WORK INSTRUCTION
Please give back the listing exactly, without any of its pictures.

*** EXERCISE DATA

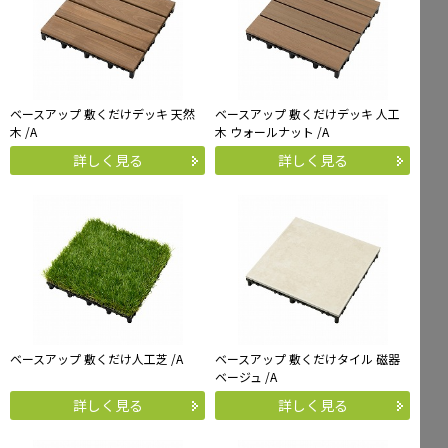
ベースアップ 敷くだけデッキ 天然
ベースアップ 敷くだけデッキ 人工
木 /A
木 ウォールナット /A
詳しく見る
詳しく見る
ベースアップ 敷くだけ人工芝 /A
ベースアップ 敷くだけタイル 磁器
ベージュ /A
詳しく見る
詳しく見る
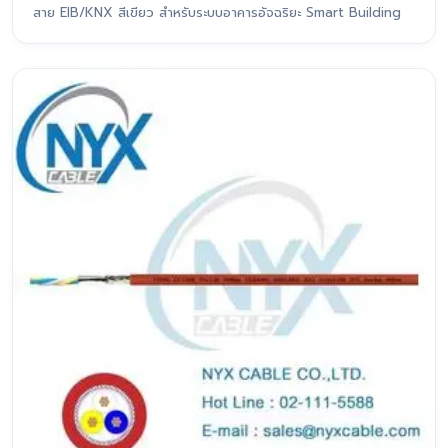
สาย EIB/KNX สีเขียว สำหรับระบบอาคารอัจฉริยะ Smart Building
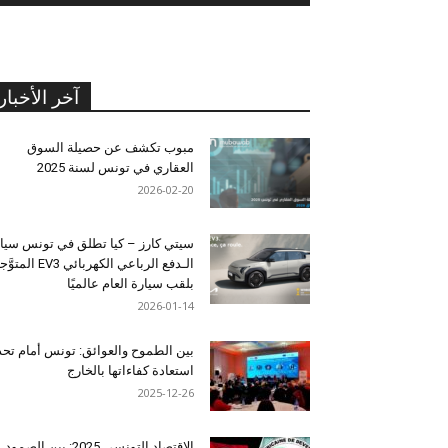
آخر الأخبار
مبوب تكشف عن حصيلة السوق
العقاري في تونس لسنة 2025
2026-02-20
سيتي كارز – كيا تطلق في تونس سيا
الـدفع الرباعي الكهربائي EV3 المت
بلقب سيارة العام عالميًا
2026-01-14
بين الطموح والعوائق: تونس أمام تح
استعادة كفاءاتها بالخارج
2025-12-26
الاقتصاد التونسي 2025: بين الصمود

******

EXERCISE OUTPUT
ベースアップ 敷くだけデッキ 天然
ベースアップ 敷くだけデッキ 人工
木 /A
木 ウォールナット /A
詳しく見る
詳しく見る
ベースアップ 敷くだけ人工芝 /A
ベースアップ 敷くだけタイル 磁器
ベージュ /A
詳しく見る
詳しく見る
สาย EIB/KNX สีเขียว สำหรับระบบอาคารอัจฉริยะ Smart Building
آخر الأخبار
مبوب تكشف عن حصيلة السوق
العقاري في تونس لسنة 2025
2026-02-20
سيتي كارز – كيا تطلق في تونس سيا
الـدفع الرباعي الكهربائي EV3 المت
بلقب سيارة العام عالميًا
2026-01-14
بين الطموح والعوائق: تونس أمام تح
استعادة كفاءاتها بالخارج
2025-12-26
الاقتصاد التونسي 2025: بين الصمود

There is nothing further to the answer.